Понравились И-шаню и угощения. В самом добром настроении, согретый вином из разных бутылок, он снял с себя курму, сказав при этом, что у нее длинные рукава и в ней очень жарко, и остался в нижней рубашке, похожей на поповский подрясник. Потом оруженосцы вывели его под руки на палубу освежиться. Уехал И-шань уже под вечер.

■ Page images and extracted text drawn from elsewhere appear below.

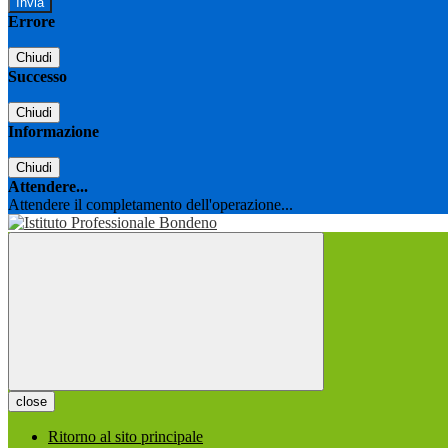
Errore
Chiudi
Successo
Chiudi
Informazione
Chiudi
Attendere...
Attendere il completamento dell'operazione...
close
Ritorno al sito principale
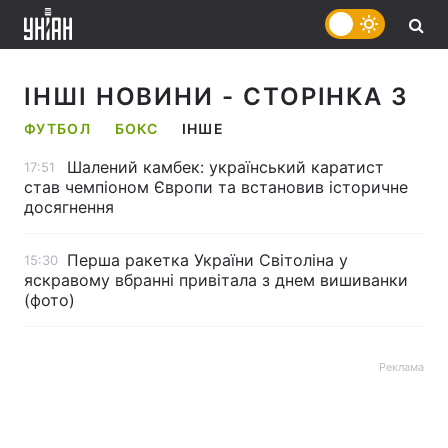
ІНШІ НОВИНИ
- СТОРІНКА 3
ФУТБОЛ
БОКС
ІНШЕ
Шалений камбек: український каратист
17:51
став чемпіоном Європи та встановив історичне
досягнення
Перша ракетка України Світоліна у
15:30
яскравому вбранні привітала з днем вишиванки
(фото)
Реклама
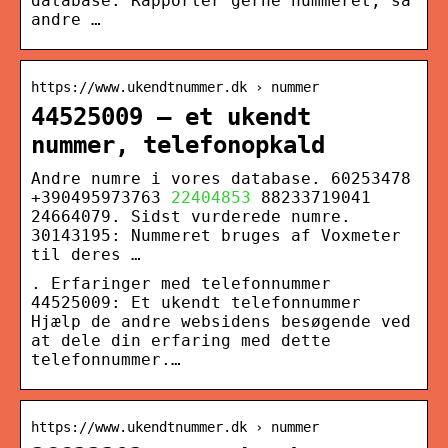
database. Rapportér gerne nummeret, så
andre …
https://www.ukendtnummer.dk › nummer
44525009 – et ukendt
nummer, telefonopkald
Andre numre i vores database. 60253478
+390495973763
22404853
88233719041
24664079. Sidst vurderede numre.
30143195: Nummeret bruges af Voxmeter
til deres …
. Erfaringer med telefonnummer
44525009: Et ukendt telefonnummer
Hjælp de andre websidens besøgende ved
at dele din erfaring med dette
telefonnummer.…
https://www.ukendtnummer.dk › nummer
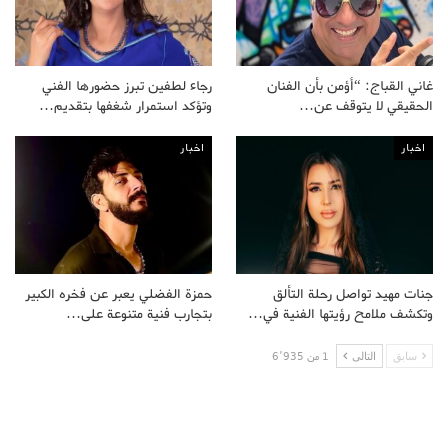
غاني القباج: “أؤمن بأن الفنان
رجاء لطفين تبرز حضورها الفني
الحقيقي لا يتوقف عن…
وتؤكد استمرار شغفها بتقديم…
اخبار
اخبار
جنات مهيد تواصل رحلة التألق
حمزة الفضلي يعبر عن فخره الكبير
وتكشف ملامح رؤيتها الفنية في…
بتجارب فنية متنوعة على…
سابق
التالى
1 من 6٬935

Для солдат первой роты приезд китайцев, а потом игра оркестра и хор оказались неожиданным развлечением. Дьяченко всех их, кроме часовых, отпустил на берег. Игнат и Кузьма сидели рядом с трубачами, покуривая табак из Игнатова кисета.
Слушая, как солдаты играют одну песню за другой, Игнат вспоминал, как еще совсем недавно в Засопошной сходились вечерами парни и девки у костра и тоже пели и плясали. «И как я тогда не примечал Глашу, — думал он. — Ведь и жили-то рядом, и на вечерки она последний год ходить стала, а не примечал».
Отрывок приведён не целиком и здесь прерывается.